# My take on nextstep's party for the blues



## mdrobe2 (Oct 12, 2007)

Angela and I watched the show from the boat. We did miss out on a lot of the sights, but we saw some deer running the fence line at the end of the runway, and the flyovers by the jets were pretty cool too. We saw Ultralite and Dale and they shared jello shots and introduced me to a lot of the forum members that I wanted to meet. I hope I remember everyone. Please pm me your name and screen name so I can catalog all you guys for future fishing trips. Thanks again to the Kinneys for hosting. The band was good and the food looked to be plentiful and free! We packed a picnic lunch for the boat, so we were good, but we appreciated being able to ease over and tie up the boat. We had a nice time. Just wishedI could have met our hosts, but I am sure they were very busy. Thanks again...Mike


----------



## mdrobe2 (Oct 12, 2007)

Here is a list of who I remember meeting...

H2OMark and son

Wade Hatton (Downtime2?) knows my Dad, oddly enough

Clay Doh

Bonita Dan (again)

Badazzchef (again)

brnbser

murphyslaw (joel)

XShark

I don't even know who else. Please post if I met you and forgot guys! I'd like to keep in touch!

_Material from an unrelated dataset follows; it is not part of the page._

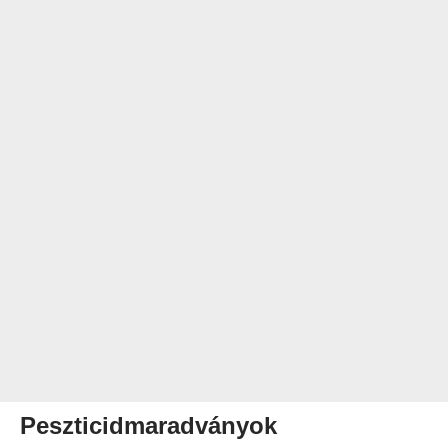
Peszticidmaradványok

I felt like we should have all worn name tags with our screen names on them. There is one person on the forum I'd love to meet face to face and see what he has to say when he is not on his PC. I'm sure a lot of us feel that way at times.

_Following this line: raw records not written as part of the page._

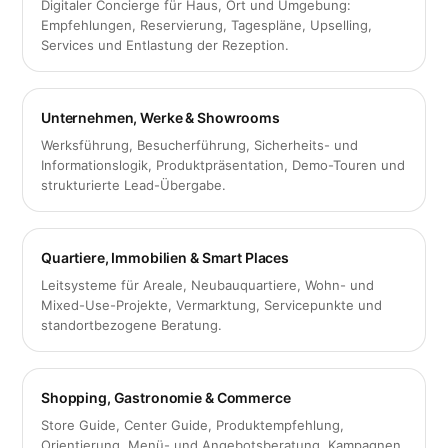
Digitaler Concierge für Haus, Ort und Umgebung:
Empfehlungen, Reservierung, Tagespläne, Upselling,
Services und Entlastung der Rezeption.
Unternehmen, Werke & Showrooms
Werksführung, Besucherführung, Sicherheits- und
Informationslogik, Produktpräsentation, Demo-Touren und
strukturierte Lead-Übergabe.
Quartiere, Immobilien & Smart Places
Leitsysteme für Areale, Neubauquartiere, Wohn- und
Mixed-Use-Projekte, Vermarktung, Servicepunkte und
standortbezogene Beratung.
Shopping, Gastronomie & Commerce
Store Guide, Center Guide, Produktempfehlung,
Orientierung, Menü- und Angebotsberatung, Kampagnen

Bottom line- great party hosted by a nice couple. They provided food and a band and invited everyone, Just wishI could have met them to say thanks, but I know how it is living on the water and hosting parties- you stay busy! All in all it wasa great way to celebrate Angela's 29th birthday and let her see the Blues after being a lifelong P'cola native. First time for her.


----------



## Ultralite (Oct 1, 2007)

well mike, we certainly enjoyed ourself's and as always, nice to see you and angela...a Happy Birthday to a beautiful woman and many more...i say it to all forum members..."go to the gatherings" and meet some people...you never know...i got reel fiesty and his first cousin fred (jawjacker) back in touch from many years past...



just gotta get out there and socialize...not gonna killya....


----------



## X-Shark (Oct 3, 2007)

> I felt like we should have all worn name tags with our screen names on them.




Now I thought about that. 



X-Shark aka Bobby


----------



## mdrobe2 (Oct 12, 2007)

Thanks for the replies guys. It was a fun time for sure and great of the Kinneys to host! Hopefully they will see the post!


----------



## Captain Woody Woods (Oct 2, 2007)

> *X-Shark (11/15/2009)*
> 
> 
> > I felt like we should have all worn name tags with our screen names on them.
> ...


I completely agree with that statement. the last one i went to (oddly enough at same location) i ended up meeting so many more people than i already knew...bout had a damn fit trying to remember everyone's names! that's when it's ok to be like "heeeeeeeeey buddy! how you been?"


----------



## H2OMARK (Oct 2, 2007)

It was nice to meet you Mike. Always good to put a person to a name. That was one heck of a party.


----------